KAŞIĞIN SAPINI ORTA YERE GETİRMEK
50. Yıl Lisesi’nde Kemal adlı bir öğretmen vardı. Öğrencileri çok sever, öğrencileri tarafından da çok sevilirdi. Nöbetçi olduğu zamanlar koridorlarda elinde bir sopa ile gezerdi! Öğrenciler, kendilerine de vursun diye yanından yöresinden eksik olmazdı! Kemal Bey tarafından fazla acıtmayacak biçiminde sopalanmak onlar için övünç vesilesi olurdu!

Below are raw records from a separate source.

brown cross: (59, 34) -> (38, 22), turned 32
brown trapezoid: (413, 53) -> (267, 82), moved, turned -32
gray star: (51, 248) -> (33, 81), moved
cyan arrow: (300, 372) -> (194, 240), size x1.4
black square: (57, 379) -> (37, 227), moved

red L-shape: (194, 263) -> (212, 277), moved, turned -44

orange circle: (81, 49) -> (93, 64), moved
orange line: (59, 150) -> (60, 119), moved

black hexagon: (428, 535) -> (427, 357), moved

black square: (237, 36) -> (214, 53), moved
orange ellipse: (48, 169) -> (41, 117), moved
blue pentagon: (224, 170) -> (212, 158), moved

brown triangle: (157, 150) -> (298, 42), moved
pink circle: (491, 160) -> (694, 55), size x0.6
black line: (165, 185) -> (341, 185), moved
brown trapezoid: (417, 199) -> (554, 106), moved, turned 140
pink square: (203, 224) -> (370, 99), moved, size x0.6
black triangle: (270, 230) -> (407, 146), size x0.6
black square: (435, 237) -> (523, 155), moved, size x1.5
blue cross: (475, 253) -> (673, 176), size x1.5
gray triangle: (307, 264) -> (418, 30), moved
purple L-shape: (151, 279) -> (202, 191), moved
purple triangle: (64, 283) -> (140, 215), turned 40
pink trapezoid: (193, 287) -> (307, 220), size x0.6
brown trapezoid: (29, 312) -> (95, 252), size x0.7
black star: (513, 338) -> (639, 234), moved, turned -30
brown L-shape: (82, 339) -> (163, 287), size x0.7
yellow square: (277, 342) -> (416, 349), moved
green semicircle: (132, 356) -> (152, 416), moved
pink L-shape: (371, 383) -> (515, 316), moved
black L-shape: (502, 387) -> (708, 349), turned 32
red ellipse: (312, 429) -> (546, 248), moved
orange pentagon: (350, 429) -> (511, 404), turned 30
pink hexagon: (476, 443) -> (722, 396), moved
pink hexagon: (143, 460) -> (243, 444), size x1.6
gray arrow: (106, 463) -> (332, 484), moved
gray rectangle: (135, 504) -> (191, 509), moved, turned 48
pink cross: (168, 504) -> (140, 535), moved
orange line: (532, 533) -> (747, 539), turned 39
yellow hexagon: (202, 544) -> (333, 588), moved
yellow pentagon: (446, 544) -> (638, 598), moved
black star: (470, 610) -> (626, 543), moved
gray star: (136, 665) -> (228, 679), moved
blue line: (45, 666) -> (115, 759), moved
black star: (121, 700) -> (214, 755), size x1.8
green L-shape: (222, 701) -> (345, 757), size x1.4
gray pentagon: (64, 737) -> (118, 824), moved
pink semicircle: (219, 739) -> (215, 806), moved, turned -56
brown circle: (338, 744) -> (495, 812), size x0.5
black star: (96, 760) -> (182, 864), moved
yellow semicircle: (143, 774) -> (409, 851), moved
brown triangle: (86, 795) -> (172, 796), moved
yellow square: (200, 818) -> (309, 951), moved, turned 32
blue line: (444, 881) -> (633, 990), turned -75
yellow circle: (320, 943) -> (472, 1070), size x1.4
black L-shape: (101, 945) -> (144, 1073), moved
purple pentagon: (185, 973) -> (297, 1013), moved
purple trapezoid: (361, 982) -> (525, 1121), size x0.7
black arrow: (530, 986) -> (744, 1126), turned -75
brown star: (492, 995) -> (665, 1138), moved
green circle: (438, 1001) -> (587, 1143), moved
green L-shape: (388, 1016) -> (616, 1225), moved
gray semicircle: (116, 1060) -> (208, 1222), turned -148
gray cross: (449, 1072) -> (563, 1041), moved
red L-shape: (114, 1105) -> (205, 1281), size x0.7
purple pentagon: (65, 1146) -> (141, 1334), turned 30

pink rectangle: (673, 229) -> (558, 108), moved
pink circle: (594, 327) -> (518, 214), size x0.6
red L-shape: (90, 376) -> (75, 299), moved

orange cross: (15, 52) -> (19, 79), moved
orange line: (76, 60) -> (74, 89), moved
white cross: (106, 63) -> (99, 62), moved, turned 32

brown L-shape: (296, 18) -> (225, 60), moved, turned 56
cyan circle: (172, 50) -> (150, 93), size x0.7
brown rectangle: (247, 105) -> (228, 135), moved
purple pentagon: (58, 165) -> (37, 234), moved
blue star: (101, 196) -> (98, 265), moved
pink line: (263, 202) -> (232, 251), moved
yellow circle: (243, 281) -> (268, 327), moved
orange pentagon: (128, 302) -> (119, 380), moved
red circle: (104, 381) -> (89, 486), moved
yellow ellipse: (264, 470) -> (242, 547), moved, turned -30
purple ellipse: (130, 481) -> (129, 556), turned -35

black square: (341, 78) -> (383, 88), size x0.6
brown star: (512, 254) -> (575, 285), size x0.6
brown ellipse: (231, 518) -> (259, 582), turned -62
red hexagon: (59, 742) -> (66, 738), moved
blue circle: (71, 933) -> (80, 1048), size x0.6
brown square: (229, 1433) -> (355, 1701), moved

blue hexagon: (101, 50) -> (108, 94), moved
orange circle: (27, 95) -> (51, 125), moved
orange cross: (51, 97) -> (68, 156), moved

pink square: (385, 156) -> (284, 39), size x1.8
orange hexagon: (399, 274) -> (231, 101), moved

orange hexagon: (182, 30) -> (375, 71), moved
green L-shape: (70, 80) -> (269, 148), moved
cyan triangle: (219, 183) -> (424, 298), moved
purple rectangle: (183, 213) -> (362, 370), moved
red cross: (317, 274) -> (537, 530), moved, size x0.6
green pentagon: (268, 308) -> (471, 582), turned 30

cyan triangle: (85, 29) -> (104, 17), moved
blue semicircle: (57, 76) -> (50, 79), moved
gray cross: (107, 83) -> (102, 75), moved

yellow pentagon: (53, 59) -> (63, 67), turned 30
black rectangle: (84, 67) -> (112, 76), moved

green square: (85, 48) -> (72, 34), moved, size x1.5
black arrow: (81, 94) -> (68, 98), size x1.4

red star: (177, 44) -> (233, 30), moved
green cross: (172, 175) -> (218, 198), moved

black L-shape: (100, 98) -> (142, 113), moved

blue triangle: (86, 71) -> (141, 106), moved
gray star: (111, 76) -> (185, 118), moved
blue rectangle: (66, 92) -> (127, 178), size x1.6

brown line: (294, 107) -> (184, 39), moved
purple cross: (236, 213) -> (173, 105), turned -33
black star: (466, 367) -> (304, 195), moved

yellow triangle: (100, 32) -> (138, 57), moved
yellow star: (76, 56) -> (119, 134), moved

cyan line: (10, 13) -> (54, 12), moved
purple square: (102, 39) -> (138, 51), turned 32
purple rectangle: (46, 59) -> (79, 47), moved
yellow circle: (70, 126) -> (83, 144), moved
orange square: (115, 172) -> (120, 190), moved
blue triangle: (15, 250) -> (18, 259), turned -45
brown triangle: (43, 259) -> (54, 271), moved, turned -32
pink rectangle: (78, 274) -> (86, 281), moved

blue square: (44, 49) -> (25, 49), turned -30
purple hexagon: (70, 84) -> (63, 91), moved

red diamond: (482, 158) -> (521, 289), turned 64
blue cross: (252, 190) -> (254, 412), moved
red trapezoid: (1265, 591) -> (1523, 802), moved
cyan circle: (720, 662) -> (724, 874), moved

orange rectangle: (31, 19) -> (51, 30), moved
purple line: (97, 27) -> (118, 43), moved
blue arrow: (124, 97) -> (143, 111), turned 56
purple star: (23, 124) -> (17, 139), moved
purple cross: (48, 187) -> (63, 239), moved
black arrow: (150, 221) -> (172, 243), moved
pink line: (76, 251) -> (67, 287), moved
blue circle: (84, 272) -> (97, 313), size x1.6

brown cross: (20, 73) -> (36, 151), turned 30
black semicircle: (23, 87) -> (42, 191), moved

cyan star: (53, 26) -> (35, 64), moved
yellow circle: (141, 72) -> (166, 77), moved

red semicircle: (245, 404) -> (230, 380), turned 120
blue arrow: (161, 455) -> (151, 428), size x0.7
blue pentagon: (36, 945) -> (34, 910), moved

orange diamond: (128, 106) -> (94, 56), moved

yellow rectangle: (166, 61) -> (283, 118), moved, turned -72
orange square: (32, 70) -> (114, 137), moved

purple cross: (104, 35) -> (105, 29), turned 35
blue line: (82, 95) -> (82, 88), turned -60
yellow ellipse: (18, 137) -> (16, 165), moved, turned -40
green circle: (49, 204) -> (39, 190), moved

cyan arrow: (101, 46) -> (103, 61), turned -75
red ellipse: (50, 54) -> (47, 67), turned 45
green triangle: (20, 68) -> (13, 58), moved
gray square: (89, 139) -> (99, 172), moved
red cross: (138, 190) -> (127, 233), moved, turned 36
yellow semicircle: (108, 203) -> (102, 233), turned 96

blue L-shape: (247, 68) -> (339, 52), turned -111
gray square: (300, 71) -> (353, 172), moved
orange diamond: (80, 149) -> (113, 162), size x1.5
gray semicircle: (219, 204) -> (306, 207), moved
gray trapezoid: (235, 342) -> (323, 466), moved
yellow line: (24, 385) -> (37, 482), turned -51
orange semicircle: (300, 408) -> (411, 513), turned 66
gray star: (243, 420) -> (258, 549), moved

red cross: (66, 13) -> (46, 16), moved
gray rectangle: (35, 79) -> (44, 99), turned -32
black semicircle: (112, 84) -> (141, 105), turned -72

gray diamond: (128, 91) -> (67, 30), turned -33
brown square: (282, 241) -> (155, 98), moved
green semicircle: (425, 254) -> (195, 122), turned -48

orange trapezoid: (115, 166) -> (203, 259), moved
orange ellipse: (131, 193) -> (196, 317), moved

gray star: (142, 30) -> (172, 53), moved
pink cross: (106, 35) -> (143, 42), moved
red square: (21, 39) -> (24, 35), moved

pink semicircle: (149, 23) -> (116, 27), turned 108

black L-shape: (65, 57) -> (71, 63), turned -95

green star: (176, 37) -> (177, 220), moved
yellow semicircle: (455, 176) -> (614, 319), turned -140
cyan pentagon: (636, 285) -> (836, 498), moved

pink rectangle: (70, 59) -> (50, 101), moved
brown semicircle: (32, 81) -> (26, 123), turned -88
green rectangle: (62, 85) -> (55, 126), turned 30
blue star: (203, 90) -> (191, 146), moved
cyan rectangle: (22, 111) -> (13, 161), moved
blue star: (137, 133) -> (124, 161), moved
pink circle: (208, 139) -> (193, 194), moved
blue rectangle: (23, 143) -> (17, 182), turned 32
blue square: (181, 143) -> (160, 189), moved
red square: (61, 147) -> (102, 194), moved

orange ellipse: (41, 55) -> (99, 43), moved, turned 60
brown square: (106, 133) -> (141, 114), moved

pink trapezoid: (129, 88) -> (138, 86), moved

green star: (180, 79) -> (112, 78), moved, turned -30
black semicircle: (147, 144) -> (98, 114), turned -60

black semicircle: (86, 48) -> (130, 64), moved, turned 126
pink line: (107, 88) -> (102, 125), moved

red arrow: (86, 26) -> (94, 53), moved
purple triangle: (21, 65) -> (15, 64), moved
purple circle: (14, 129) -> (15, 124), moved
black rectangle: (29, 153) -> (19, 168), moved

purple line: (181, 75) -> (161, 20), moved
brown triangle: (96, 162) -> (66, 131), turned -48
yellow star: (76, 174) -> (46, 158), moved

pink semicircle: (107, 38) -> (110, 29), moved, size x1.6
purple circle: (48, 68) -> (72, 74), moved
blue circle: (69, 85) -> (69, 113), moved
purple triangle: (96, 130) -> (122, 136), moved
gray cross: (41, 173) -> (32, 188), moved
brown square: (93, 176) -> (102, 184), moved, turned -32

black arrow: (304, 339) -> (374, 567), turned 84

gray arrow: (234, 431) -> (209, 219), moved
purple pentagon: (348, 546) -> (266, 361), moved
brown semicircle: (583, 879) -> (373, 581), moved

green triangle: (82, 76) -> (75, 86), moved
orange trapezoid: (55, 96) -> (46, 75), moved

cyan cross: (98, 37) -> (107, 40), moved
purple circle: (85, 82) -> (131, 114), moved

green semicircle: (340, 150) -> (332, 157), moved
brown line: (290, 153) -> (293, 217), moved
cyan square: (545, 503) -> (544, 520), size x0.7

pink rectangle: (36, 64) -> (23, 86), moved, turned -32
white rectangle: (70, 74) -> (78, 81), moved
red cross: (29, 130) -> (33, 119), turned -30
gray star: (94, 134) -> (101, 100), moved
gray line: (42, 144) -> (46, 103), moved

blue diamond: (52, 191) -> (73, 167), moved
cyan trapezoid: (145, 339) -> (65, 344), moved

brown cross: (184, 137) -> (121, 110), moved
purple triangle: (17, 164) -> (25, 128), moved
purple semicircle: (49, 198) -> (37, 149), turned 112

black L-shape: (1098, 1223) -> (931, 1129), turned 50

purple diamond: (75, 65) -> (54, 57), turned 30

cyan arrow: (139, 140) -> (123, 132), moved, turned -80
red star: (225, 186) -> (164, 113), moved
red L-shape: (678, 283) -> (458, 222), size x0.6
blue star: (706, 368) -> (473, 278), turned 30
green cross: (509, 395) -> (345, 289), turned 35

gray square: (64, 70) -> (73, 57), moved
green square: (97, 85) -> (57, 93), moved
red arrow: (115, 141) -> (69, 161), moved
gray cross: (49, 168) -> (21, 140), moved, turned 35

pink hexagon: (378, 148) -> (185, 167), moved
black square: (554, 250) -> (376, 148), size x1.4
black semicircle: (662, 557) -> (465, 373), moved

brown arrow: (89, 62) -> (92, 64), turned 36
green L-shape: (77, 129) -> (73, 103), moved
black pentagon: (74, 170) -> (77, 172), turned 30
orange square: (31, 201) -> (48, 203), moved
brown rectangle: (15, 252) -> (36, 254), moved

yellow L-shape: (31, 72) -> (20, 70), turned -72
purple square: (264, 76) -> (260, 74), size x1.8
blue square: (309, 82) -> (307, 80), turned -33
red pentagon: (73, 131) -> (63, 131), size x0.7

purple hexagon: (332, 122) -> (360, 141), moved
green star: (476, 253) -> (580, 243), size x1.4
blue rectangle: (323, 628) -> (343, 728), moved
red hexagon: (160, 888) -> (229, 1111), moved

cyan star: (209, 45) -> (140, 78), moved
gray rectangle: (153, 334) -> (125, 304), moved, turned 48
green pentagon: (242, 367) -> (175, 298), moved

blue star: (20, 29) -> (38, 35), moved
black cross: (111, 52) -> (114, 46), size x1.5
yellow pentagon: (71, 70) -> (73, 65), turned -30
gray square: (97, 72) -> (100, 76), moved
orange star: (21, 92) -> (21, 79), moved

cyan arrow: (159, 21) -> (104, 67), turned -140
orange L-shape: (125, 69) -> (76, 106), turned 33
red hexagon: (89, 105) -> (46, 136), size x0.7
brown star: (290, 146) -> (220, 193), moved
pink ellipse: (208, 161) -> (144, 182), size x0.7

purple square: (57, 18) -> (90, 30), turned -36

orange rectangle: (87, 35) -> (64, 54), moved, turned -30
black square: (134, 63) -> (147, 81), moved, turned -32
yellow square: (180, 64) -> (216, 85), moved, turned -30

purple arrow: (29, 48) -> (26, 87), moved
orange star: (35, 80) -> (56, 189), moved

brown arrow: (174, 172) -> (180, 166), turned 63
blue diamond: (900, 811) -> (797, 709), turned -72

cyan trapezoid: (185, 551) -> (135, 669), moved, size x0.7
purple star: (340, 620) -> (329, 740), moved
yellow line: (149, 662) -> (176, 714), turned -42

Bedeni bir cezaya uğramamak, çağımız hukuk anlayışının temelidir. Öğrenci kitlesini de ilgilendirmektedir. Hiçbir yaramazlık, öğretmene saygısızlık da içinde olmak üzere, bedeni bir ceza ve onur kırıcı hareketle karşılık verilemez. Bunu en iyi demokratik bir toplum yetiştirmekle yükümlü öğretmenlerin bilmesi gerekir.
Öğretmenlik bir sanattır. Ustalık ister. “Herkes kaşık yapabilir ama sapını orta yere getiremez” demişler. Kaşığın sapını orta yere getirecek öğretmenlerin çoğalması dileğiyle. (7 Şubat 2022)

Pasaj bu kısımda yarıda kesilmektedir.